▶ [Aim of the exercise] In the material below, list every line carrying the string "Sosyal".

□ □ □ □ □ □ □

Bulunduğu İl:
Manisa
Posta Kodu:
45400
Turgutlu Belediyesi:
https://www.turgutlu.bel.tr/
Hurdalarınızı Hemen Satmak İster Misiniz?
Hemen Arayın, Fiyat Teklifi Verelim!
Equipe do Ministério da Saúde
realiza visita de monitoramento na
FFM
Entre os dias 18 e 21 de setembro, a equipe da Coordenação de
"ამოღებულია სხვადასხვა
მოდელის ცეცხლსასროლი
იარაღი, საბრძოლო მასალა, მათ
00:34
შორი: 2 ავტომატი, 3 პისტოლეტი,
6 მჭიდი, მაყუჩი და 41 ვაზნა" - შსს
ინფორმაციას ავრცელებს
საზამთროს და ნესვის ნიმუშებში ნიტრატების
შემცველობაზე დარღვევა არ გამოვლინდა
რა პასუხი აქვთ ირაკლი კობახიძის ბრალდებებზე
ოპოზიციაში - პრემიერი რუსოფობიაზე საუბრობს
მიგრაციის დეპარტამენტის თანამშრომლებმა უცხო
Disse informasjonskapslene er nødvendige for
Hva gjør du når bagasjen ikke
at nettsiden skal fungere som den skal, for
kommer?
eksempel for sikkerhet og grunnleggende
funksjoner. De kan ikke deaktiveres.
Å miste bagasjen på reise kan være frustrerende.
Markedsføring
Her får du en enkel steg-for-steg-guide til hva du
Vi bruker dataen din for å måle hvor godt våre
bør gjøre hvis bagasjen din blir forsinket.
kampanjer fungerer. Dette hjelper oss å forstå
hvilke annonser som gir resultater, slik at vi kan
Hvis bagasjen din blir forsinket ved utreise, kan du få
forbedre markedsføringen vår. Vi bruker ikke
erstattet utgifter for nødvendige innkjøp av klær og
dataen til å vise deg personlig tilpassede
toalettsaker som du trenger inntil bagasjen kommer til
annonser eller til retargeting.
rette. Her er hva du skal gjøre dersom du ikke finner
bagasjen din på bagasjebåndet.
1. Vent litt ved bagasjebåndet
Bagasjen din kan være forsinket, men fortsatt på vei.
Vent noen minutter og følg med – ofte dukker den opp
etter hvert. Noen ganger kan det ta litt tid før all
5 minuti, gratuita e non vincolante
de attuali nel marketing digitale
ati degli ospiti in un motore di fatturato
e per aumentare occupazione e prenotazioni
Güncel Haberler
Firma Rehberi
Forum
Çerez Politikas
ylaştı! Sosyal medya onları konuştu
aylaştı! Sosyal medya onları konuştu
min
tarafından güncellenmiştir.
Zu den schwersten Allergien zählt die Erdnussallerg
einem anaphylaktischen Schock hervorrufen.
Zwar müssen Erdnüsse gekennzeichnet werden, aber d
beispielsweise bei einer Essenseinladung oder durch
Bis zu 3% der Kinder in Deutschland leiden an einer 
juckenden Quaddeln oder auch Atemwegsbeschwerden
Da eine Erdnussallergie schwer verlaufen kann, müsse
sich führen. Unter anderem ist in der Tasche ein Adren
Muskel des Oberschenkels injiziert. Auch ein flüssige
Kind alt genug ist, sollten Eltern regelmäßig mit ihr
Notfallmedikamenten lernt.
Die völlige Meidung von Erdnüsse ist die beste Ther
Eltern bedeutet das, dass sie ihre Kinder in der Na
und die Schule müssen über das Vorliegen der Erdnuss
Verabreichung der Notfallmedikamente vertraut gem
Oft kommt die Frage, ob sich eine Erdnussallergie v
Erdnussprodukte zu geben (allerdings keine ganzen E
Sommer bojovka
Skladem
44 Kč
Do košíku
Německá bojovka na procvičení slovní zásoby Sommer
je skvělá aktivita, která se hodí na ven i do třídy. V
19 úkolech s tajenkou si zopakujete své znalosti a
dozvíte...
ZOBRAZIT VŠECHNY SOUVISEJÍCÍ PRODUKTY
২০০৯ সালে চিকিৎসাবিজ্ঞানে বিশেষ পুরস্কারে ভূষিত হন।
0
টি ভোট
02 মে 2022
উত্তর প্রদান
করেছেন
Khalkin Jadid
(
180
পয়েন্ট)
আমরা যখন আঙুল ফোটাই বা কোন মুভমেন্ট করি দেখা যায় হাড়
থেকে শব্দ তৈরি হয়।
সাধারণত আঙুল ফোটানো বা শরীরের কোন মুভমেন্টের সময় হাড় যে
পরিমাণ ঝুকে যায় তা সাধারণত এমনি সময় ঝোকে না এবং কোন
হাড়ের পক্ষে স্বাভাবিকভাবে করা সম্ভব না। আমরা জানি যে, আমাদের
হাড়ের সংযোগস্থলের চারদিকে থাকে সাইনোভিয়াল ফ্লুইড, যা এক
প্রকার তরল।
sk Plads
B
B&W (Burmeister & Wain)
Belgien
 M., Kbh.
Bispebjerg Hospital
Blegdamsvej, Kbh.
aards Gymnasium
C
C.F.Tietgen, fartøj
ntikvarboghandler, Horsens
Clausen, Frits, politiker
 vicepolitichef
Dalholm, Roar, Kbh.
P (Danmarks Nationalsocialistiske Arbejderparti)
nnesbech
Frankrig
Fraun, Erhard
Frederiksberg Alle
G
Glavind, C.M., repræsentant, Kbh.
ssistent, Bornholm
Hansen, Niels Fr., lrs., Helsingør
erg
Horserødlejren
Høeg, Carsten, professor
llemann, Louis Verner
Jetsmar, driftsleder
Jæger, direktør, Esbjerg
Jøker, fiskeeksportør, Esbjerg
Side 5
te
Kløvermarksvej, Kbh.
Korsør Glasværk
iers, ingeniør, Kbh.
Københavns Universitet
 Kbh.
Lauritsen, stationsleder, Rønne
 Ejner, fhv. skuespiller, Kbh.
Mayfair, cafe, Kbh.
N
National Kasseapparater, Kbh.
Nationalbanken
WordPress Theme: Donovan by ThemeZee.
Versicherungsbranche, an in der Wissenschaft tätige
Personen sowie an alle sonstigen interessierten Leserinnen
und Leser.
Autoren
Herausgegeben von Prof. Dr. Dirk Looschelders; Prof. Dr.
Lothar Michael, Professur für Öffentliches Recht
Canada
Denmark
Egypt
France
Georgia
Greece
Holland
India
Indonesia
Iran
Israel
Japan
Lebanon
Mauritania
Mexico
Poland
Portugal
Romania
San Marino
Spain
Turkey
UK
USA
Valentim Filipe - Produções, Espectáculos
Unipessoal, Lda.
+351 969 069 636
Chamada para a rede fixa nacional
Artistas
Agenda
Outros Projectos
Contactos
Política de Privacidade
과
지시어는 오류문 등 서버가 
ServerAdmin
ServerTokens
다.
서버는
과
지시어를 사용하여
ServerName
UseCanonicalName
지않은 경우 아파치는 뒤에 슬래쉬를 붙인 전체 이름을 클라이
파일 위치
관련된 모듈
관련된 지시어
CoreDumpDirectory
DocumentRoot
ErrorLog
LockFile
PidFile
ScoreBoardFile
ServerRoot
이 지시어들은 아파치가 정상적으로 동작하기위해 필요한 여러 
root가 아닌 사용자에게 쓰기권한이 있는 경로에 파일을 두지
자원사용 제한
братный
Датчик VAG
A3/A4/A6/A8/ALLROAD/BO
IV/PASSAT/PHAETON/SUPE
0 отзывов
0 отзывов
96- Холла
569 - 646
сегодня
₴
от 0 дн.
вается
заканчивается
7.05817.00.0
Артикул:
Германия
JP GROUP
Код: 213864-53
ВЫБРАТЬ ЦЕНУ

□ □ □ □ □ □ □

▶ [Result of the exercise]
ylaştı! Sosyal medya onları konuştu
aylaştı! Sosyal medya onları konuştu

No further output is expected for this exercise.